Mijn ogen dwalen naar de grote ramen rechts van mij. Buiten schijnt de zon en in het schijnsel van het licht zie ik het blauwe, rustig kabbelende water van het buitenbad, dat op sommige plaatsen wordt doorkliefd door een bejaarde man of vrouw. Zij hebben er op dat moment van de dag de tijd voor. In mijn hoofd klinkt de vrolijke melodie van Cliff Richard die ik vanmorgen bij ons thuis op de radio heb gehoord: “We’re all going on a summer holiday” galmt zijn stem door de overvolle fietsenstalling en de warme kleedhokjes. Het is eindelijk vakantie. Lachend en pratend zoeken mijn vriendinnetje en ik een leeg hokje om ons van onze zomerkleding te ontdoen. Het badpak hebben we thuis al aan gedaan. Daarna eerst snel een gunstig plekje tussen de hoge wilgen op de ligwei bemachtigen en onze badhanddoeken uitspreiden. We kunnen niet wachten om het verkwikkende water in te duiken.  
Schaterend en drijfnat, maar ook moe van de vele baantjes die we samen door het water hebben getrokken zoeken we nu ons heil in de felle zon. Om ons heen is het in de tussentijd drukker geworden. Andere meisjes van school hebben zich bij ons gevoegd en één van hen heeft zelfs een transistorradio bij zich. Zo bakenen we met onze eigen zender ons terrein af. Radio Luxemburg heeft, als de ontvangst goed is, meestal onze voorkeur.
Naast ons heeft zich een groepje jongens van de jongensschool verzameld. Ze loeren naar ons met steelse blikken en met een half oor proberen ze mee te luisteren naar onze verhalen. De grootste lefgozer durft zelfs een gesprekje met ons aan te knopen of daagt ons uit voor een spel met de bal. We gaan er niet op in maar grinniken schaapachtig terug. Het blijft bij wat speels heen en weer gelonk en dat is al spannend genoeg.
Als onze badpakken zijn opgedroogd en de hitte te zeer bezit van ons neemt, gaan we een ijsje halen bij het kraampje van de familie Kempen. Daar is het een gedrang van natte badpakken, warme lijven en blote voeten …

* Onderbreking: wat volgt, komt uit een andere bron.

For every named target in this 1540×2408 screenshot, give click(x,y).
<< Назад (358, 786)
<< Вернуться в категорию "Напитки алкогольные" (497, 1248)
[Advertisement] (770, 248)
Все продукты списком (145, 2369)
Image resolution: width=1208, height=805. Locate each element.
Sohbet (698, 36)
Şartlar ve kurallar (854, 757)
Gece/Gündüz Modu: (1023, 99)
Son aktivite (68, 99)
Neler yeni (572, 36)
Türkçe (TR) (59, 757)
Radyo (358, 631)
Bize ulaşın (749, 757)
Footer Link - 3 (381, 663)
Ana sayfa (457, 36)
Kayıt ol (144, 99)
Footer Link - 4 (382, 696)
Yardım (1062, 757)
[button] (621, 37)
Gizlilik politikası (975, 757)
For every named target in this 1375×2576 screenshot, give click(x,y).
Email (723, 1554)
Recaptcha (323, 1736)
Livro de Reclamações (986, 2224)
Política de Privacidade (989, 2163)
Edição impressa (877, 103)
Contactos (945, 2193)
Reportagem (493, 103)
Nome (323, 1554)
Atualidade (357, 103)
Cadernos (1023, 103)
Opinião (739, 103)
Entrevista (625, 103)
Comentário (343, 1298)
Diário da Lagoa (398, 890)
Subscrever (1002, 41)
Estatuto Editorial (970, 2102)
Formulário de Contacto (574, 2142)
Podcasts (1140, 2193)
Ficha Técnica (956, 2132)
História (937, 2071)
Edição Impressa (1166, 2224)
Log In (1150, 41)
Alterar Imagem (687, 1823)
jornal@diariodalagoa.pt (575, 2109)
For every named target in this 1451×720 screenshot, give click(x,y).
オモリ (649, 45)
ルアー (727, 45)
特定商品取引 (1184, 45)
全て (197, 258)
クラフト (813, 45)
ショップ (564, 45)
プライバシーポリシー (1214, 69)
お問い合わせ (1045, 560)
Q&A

“Opschieten,” klinkt het door het bad. Verschrikt kijk ik in de donkere ogen van Pietje. Het is mijn beurt….

Mijn redding komt uit een onverwachte hoek. Een bezoekje aan mijn opa en oma aan de overkant van de straat heeft verstrekkende gevolgen. Op weg naar huis maak ik een smak en beland ik languit op de stoep. “Die arm is gebroken,” vertelt de dokter in het ziekenhuis. Hij kijkt mij en mijn vader meewarig aan. Ook al schreeuw ik het op dat moment uit van de pijn, zijn woorden klinken als muziek in mijn oren. Een stevig gipsverband maakt duidelijk dat het menens is. Het is twee weken voordat ik op moet voor mijn zwemdiploma B.
Het blijft de missing link in mijn zwemcarrière, die met deze val vroegtijdig wordt beëindigd. Ik lig er niet wakker van. Integendeel, vanaf die dag slaap ik weer als een roos. Tegen de tijd dat mijn arm is hersteld begint de zomervakantie. Het schooljaar daarna is een andere klas aan de beurt voor zwemles.
Het gips heb ik nog lang bewaard. Als teken van een roemloos, maar dankbaar einde.

Hoek Tegelseweg-Walstraat
Drogisterij Pereij 1935-1953
(in de volksmond genoemd: Perré)
Dochter Mia trouwde met Herman Spreuwenberg en werd het Drogisterij Spreuwenberg.
Het Sportfondsenbad (‘t Sportje)
in de Walstraat
Geopend: 1935 / Gesloopt 1997
Het buitenbad op een drukke dag
....... en al die bezoekers van dat buitenbad gingen ijs, frisdrank en snoep kopen bij de 'snoepkraom' bij de fam. Kempen.
Hier: ma Kempen op 5-6-1958
Zoals we het ons allen herinneren!
Pietje Sijbers, alias ‘Pietje’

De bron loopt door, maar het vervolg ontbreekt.